The NVIDIA Jetson Series - Part 1 (Jetson-Stats)

Navigate to:

NVIDIA — if you’re an avid PC gamer like me then the name should be familiar to you. NVIDIA is a world leader in designing and producing graphical processing units (GPU’s). In recent years, NVIDIA has moved into the Vision AI space in a big way, releasing embedded starter boards called the Jetson series.

Through this blog post series, we will create our own Vision AI pipeline and utilize Telegraf and InfluxDB to ingest, store and monitor both our Jetson hardware and the Vision AI Pipeline.

Monitoring the Jetson (planning)

Before we build our vision pipeline, let’s begin by monitoring our Jetson device.

Why?

When working with embedded systems such as the Jetson family, resources are scarce.
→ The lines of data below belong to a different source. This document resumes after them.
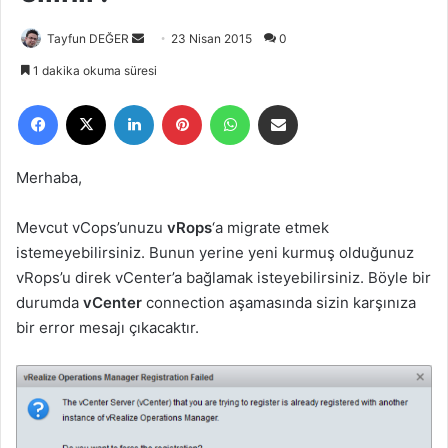
Tayfun DEĞER
B
23 Nisan 2015
0
i
1 dakika okuma süresi
r
Facebook
X
LinkedIn
Pinterest
WhatsApp
E-Posta ile paylaş
e
-
p
Merhaba,
o
s
Mevcut vCops’unuzu
vRops
‘a migrate etmek
t
istemeyebilirsiniz. Bunun yerine yeni kurmuş olduğunuz
a
vRops’u direk vCenter’a bağlamak isteyebilirsiniz. Böyle bir
g
durumda
vCenter
connection aşamasında sizin karşınıza
ö
bir error mesajı çıkacaktır.
n
d
e
r
m
e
Through monitoring hardware thermals, GPU utilization and power consumption we can assess how much strain our Vision AI pipeline is placing on the device.

As you may already know, Telegraf comes ready to go with the NVIDIA SMI (System Management Interface) plugin. This is great for monitoring your standard discrete GPU, but unfortunately, SMI is unavailable to Jetson devices.

What does this mean?

It means we have to get a little creative. When building any software architecture, I personally like to use Business Process Model and Notation (BPMN) to convey my ideas.

Business Process Model- NVIDIA InfluxDB

Let's build it

If you would like to skip ahead, I have left my code here. I will be using InfluxDB cloud for this tutorial. This tutorial is also compatible with InfluxDB OSS.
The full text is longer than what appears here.